- Directions:
Within the entries below, find every line that has the string "click", then copy it.

- Saved data entries:
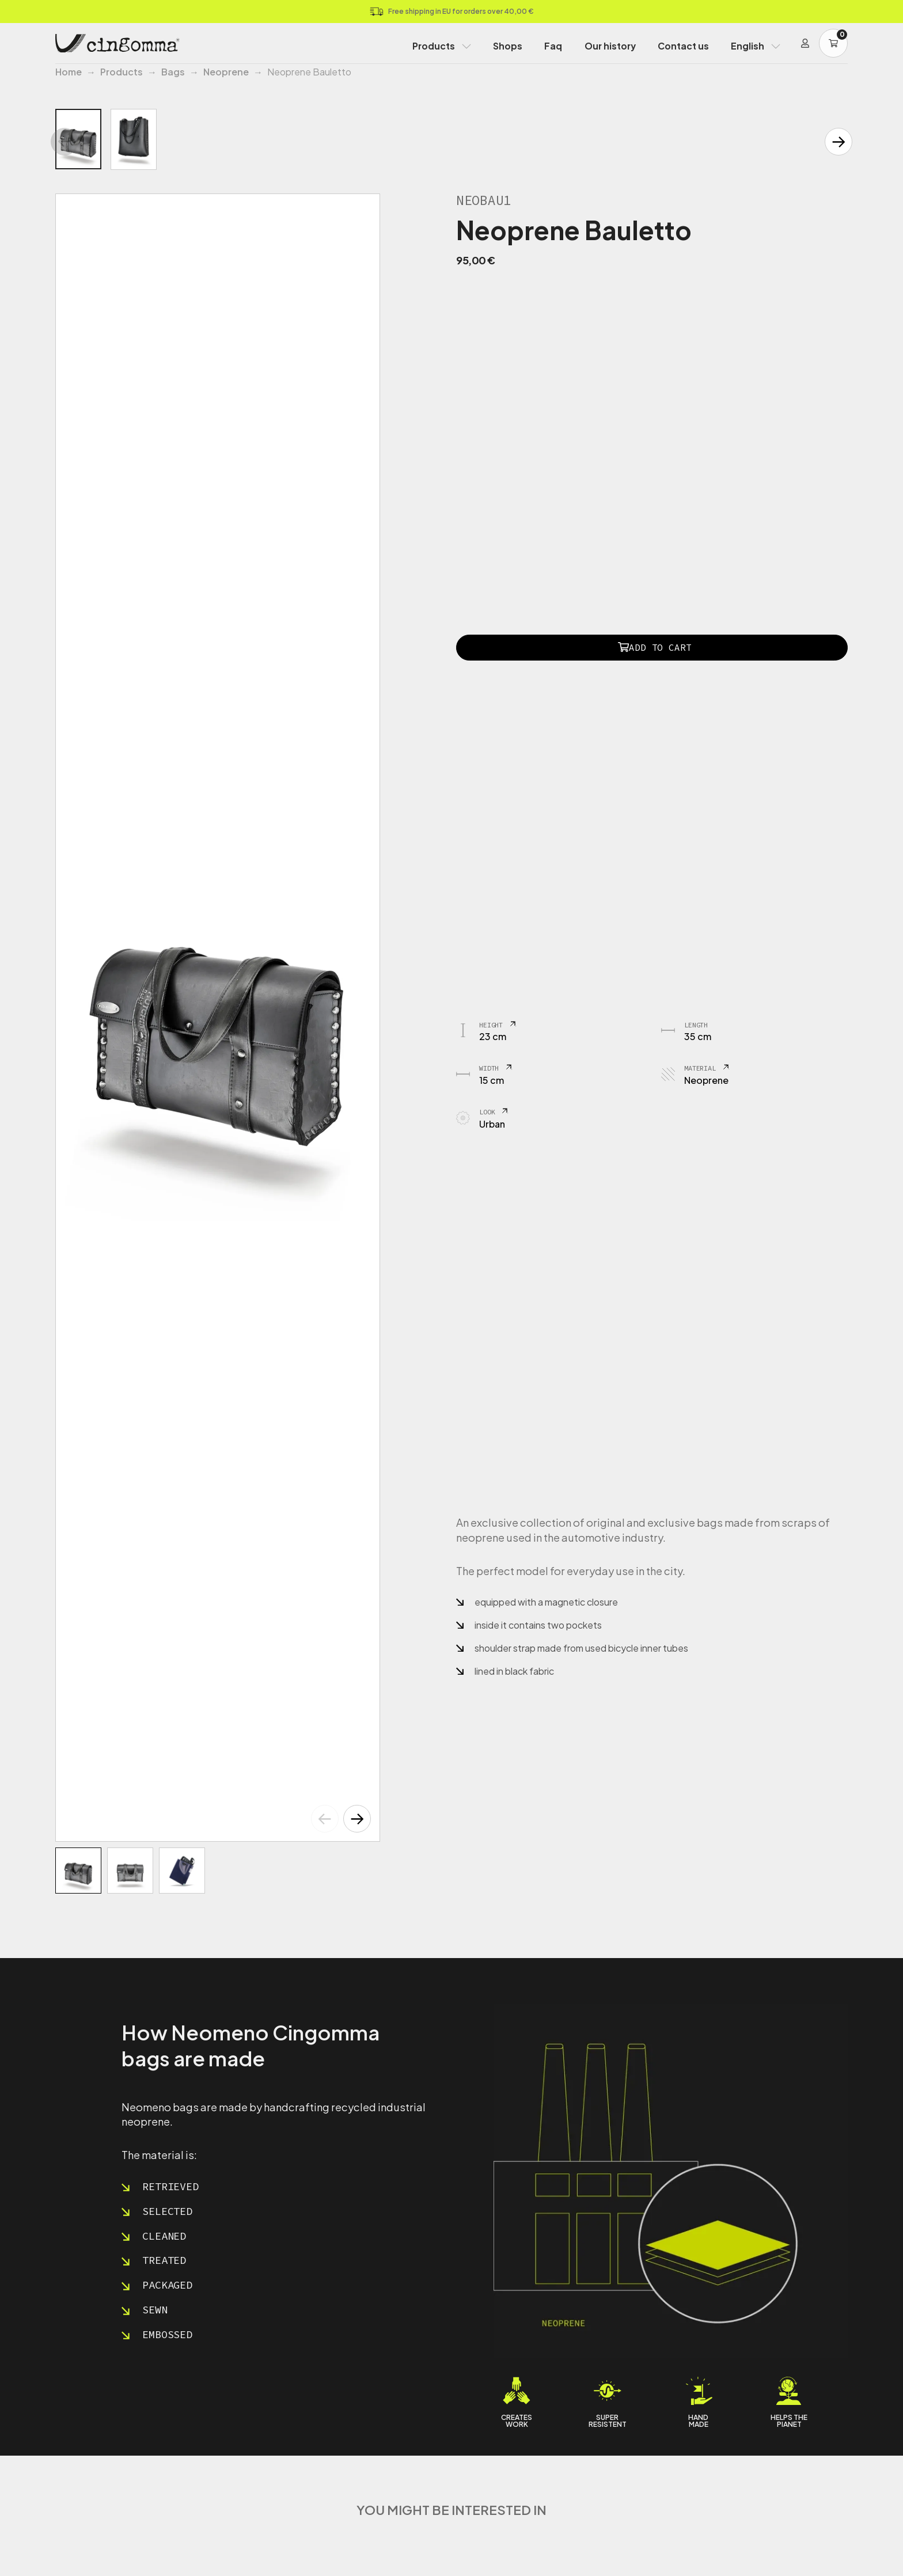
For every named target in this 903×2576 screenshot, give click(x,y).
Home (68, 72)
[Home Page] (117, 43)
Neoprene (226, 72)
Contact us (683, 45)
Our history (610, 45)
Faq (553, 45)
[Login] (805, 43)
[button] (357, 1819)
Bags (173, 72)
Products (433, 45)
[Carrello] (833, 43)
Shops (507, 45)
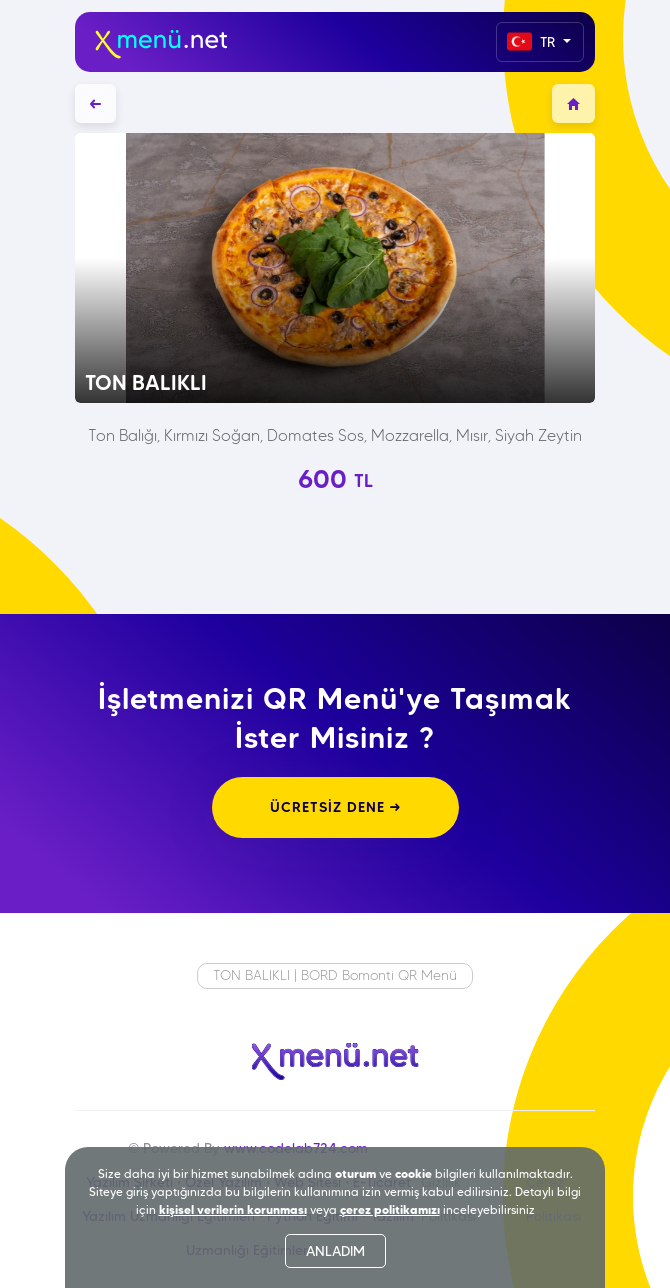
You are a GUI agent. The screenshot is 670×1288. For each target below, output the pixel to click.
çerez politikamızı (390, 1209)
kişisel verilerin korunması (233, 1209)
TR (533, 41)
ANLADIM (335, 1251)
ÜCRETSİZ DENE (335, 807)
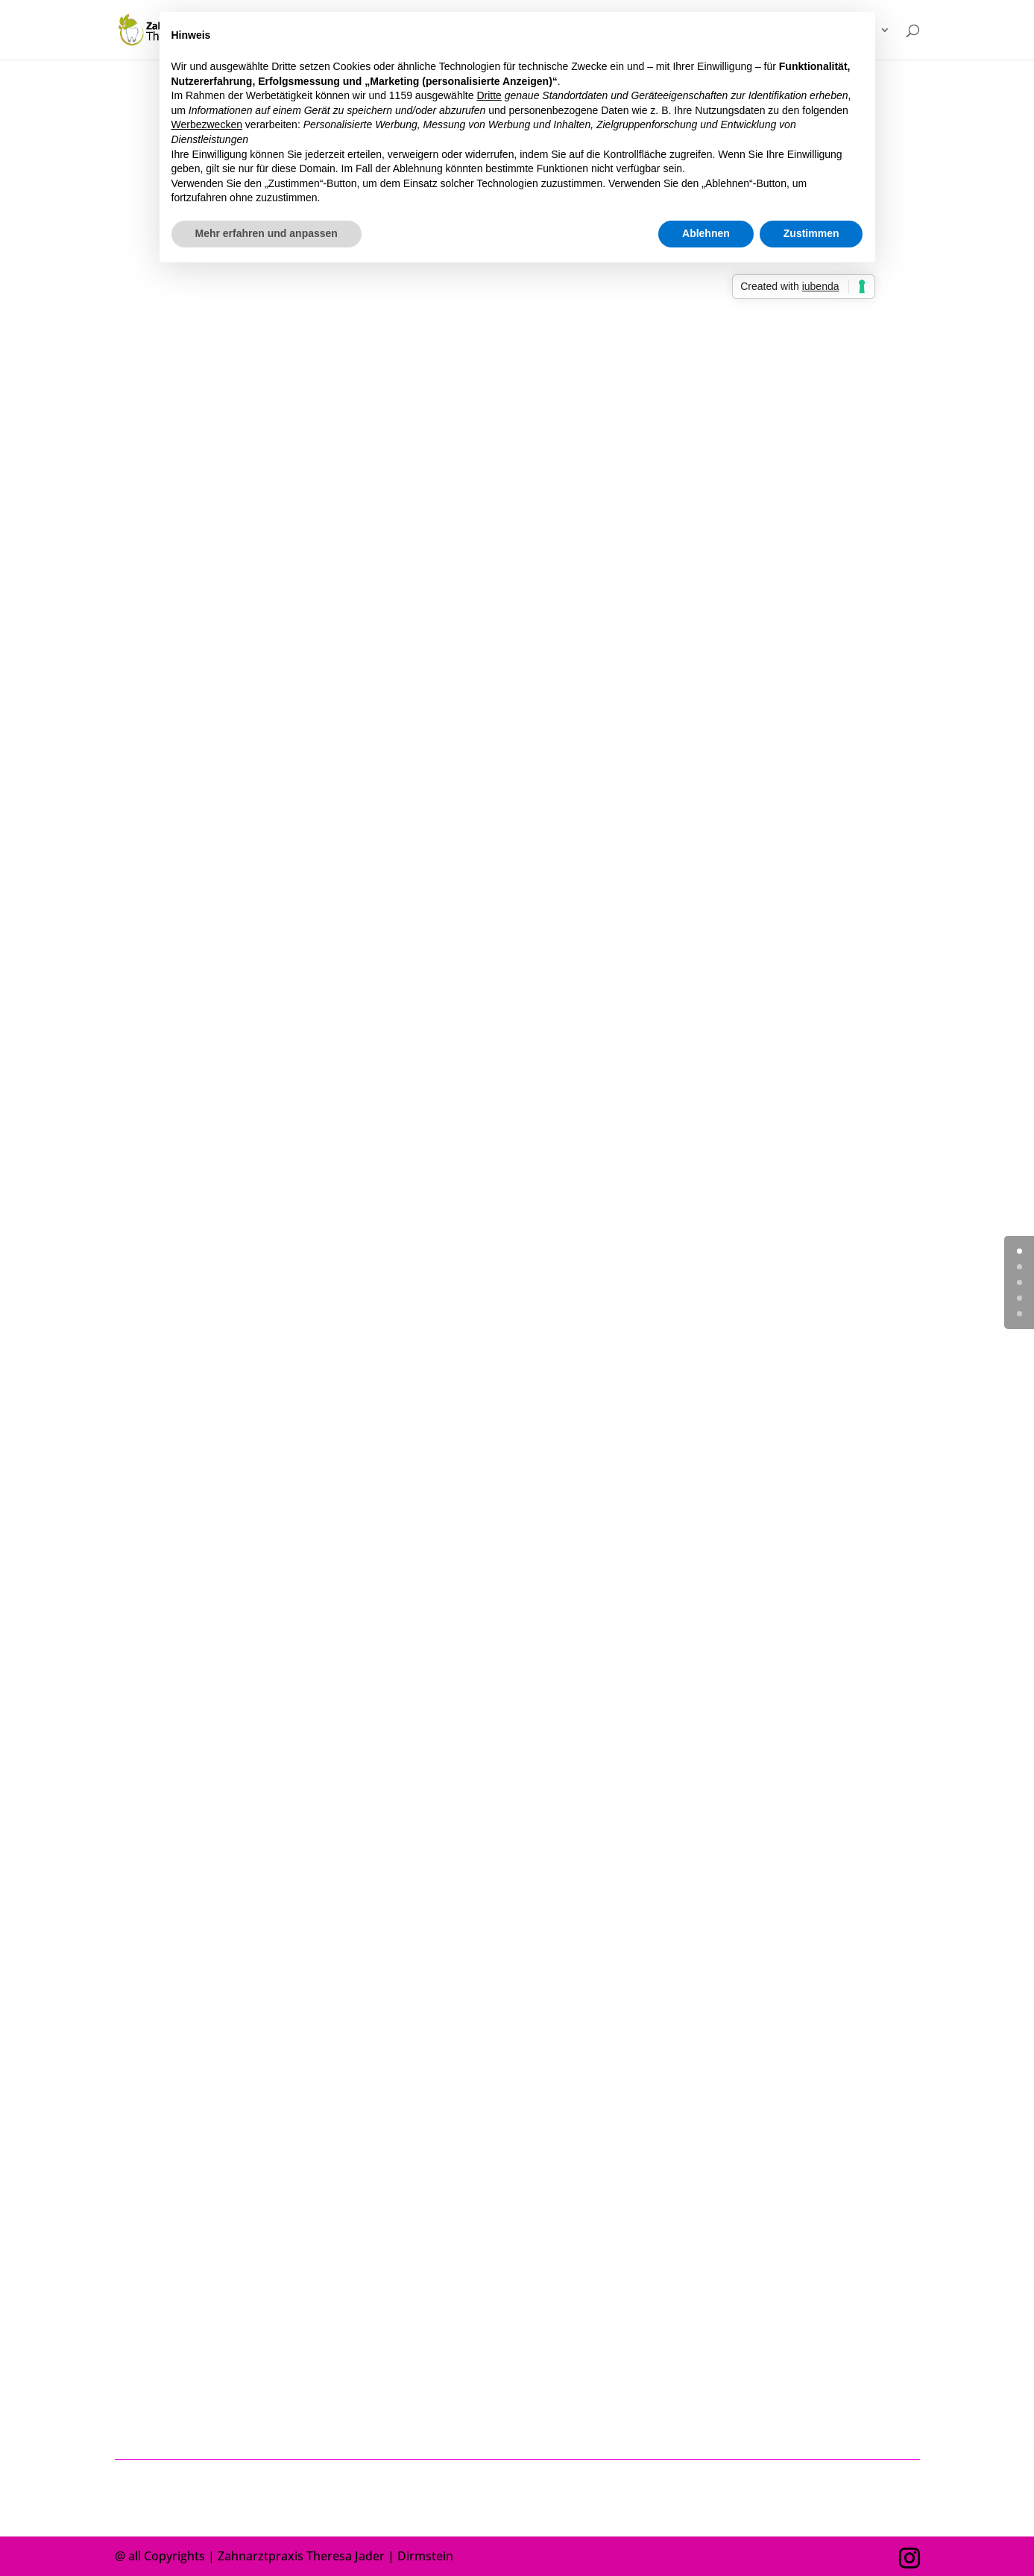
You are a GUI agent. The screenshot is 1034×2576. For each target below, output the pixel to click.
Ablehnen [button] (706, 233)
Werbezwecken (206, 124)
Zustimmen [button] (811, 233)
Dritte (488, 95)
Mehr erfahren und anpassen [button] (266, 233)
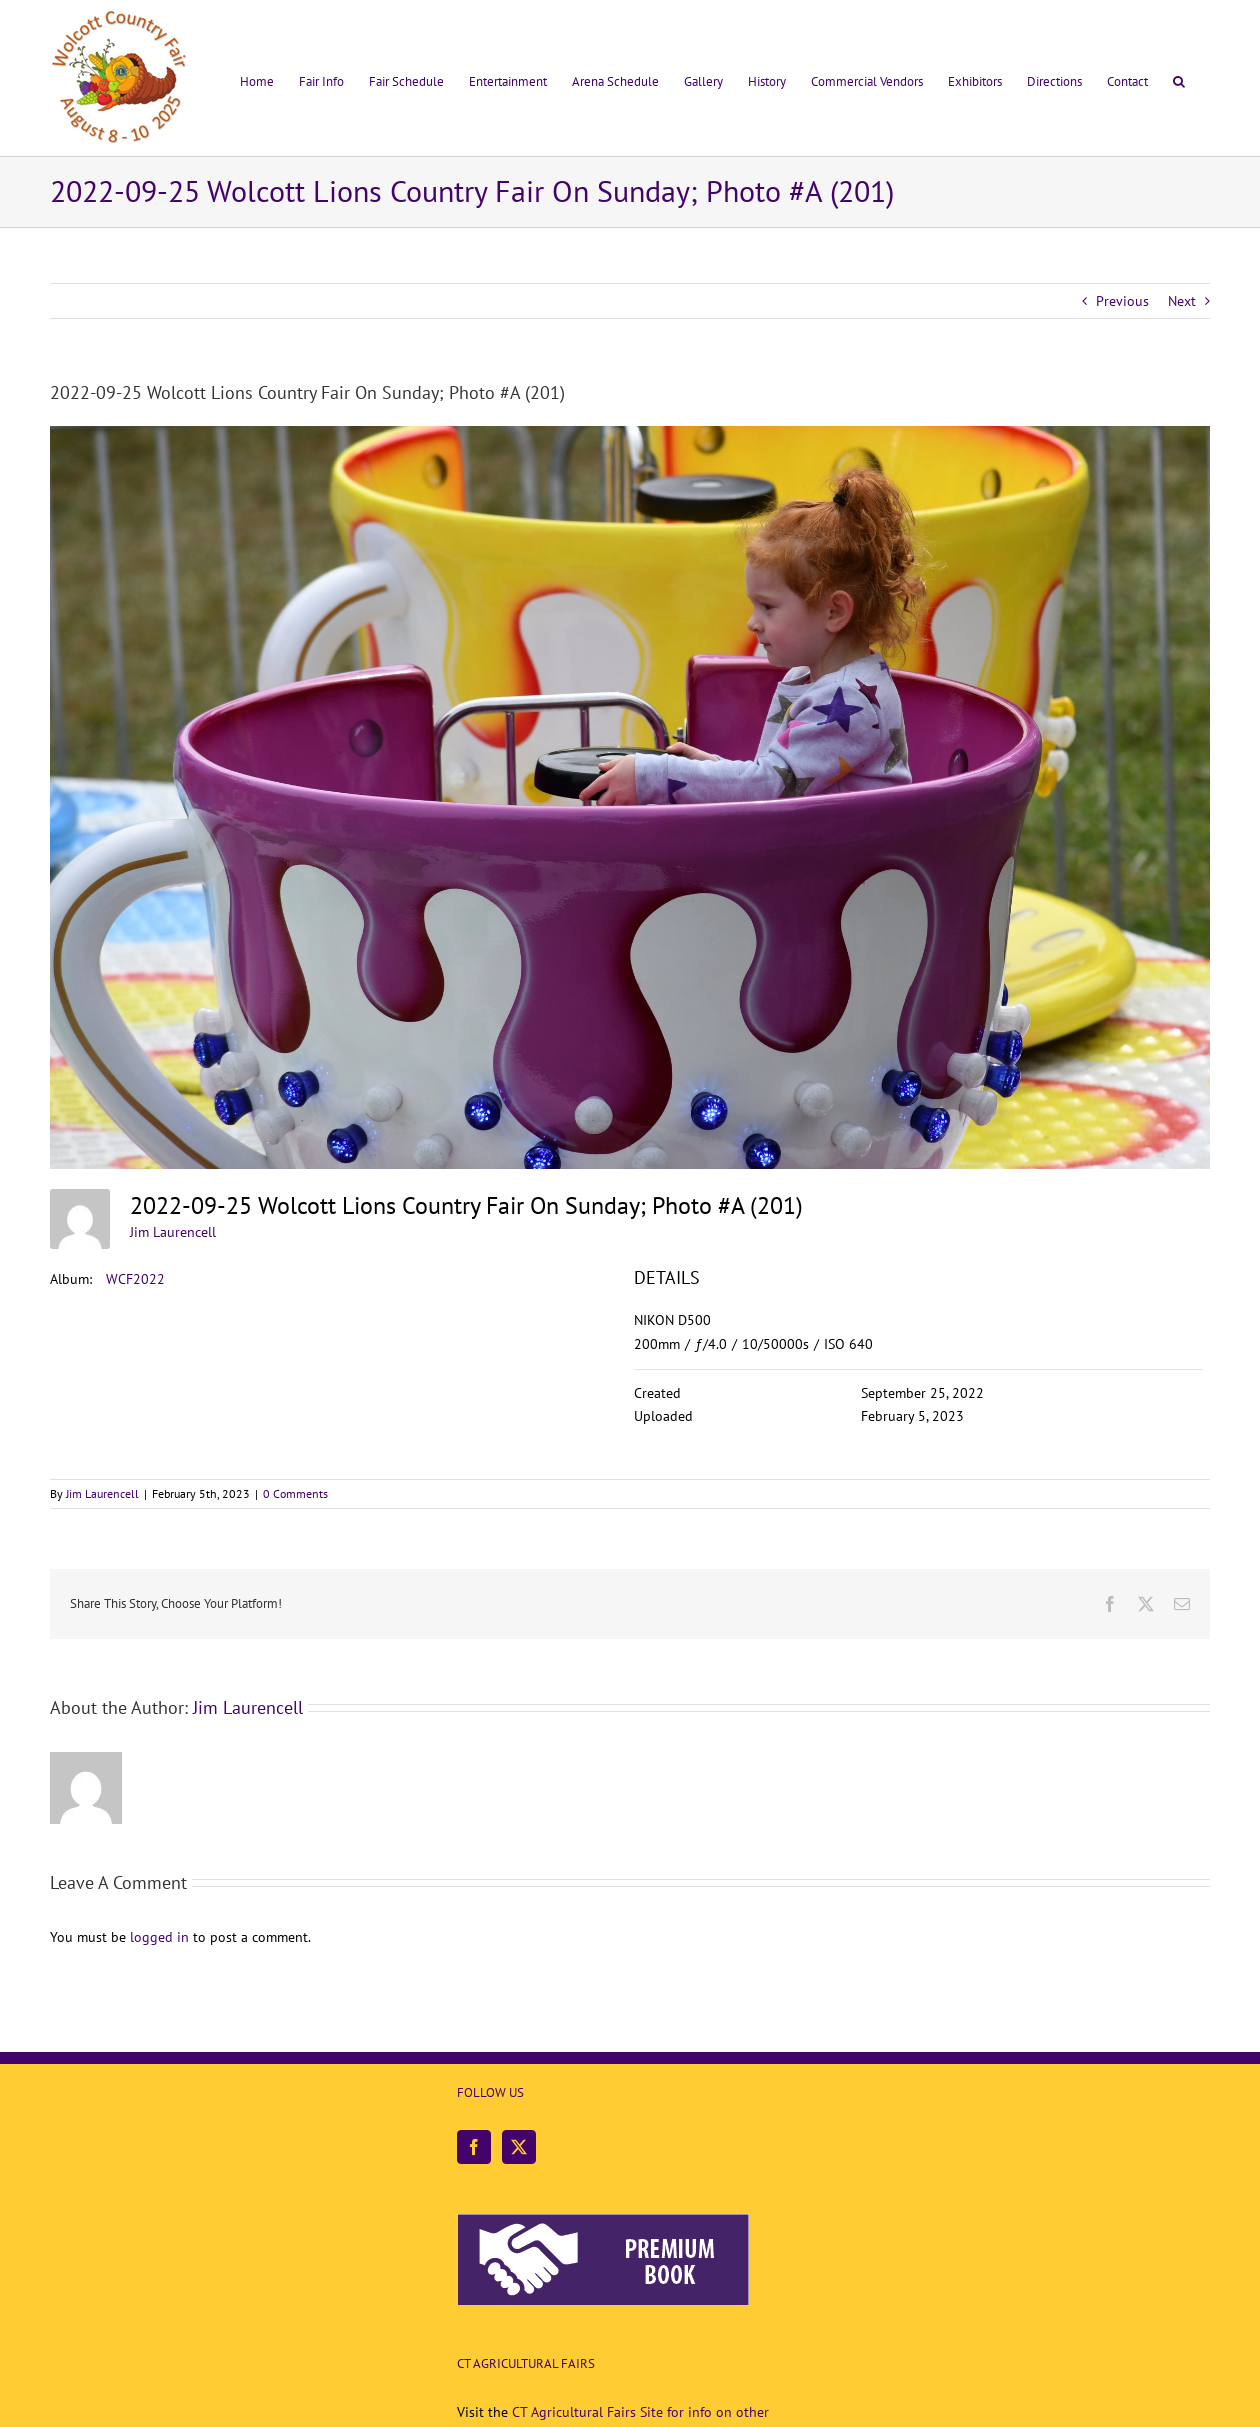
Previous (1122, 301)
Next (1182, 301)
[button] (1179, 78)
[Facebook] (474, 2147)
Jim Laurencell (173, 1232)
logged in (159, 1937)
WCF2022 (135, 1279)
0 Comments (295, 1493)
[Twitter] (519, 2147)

- Exercise output:
For every named target in this 903×2576 screenshot, give click(x,y).
You are a GUI agent. The screenshot is 670×1288. For each target below, output the pixel to click.
You are a GUI agent. The screenshot is 1034×2576. For each target below, output the pixel to click.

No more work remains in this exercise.